We must increase our debt limit so that we can pay our bills.
This is the thrust of President Barack Obama’s insistent demand that our debt ceiling be raised, and that it be done with no strings attached. The graph below, via Zero Hedge, however, illustrates the foolishness of continually expanding our country’s debt. It shows government debt as a percentage of GDP compared to the annualized rate of change in economic growth.
It’s hard to get any clearer than this demonstration of the inverse relationship between government debt growth and economic growth. It’s not just that growing debt impedes economic growth; the reverse is true, also: reducing government debt (not just reducing debt growth rate) allows the economy to grow.

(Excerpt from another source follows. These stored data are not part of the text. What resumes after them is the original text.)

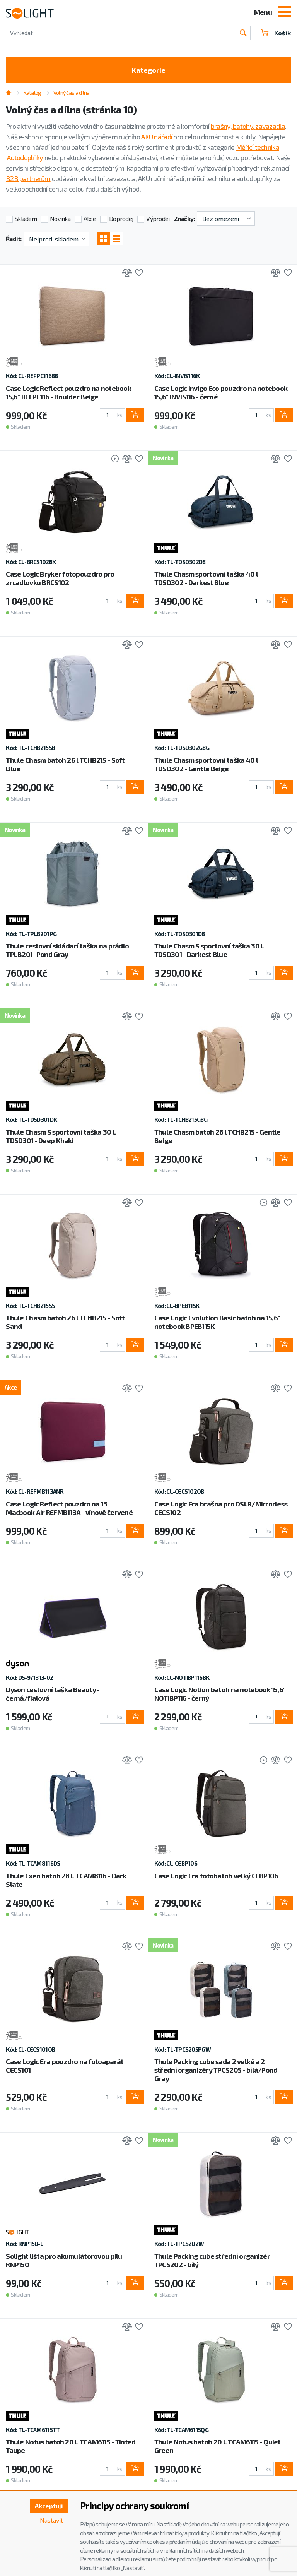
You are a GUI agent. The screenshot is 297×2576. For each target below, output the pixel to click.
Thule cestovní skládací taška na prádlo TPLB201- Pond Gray (67, 950)
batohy (243, 126)
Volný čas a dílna (71, 92)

If you borrow money to pay your bills, you aren’t paying your bills, you’re just changing creditors. I’ve said it before, and I’ll say it again: it isn’t sufficient simply to raise our debt ceiling. Any raise must be coupled with commensurate real spending cuts—that is, cuts in current year spending, not pseudo-cuts in the out years. It’s only by reducing current spending below current revenues that the current deficit can be reduced—which by itself still isn’t enough. The current deficit must be reduced to the point it disappears, and a current surplus is generated. Year after year.
Current deficits, after all, are current borrowings, and these only add to existing debt. The only way we can reduce our country’s debt, and so to eliminate the need to raise the debt ceiling—the only way—is to cut current spending to levels below current income. Any junior high student on an allowance understands that.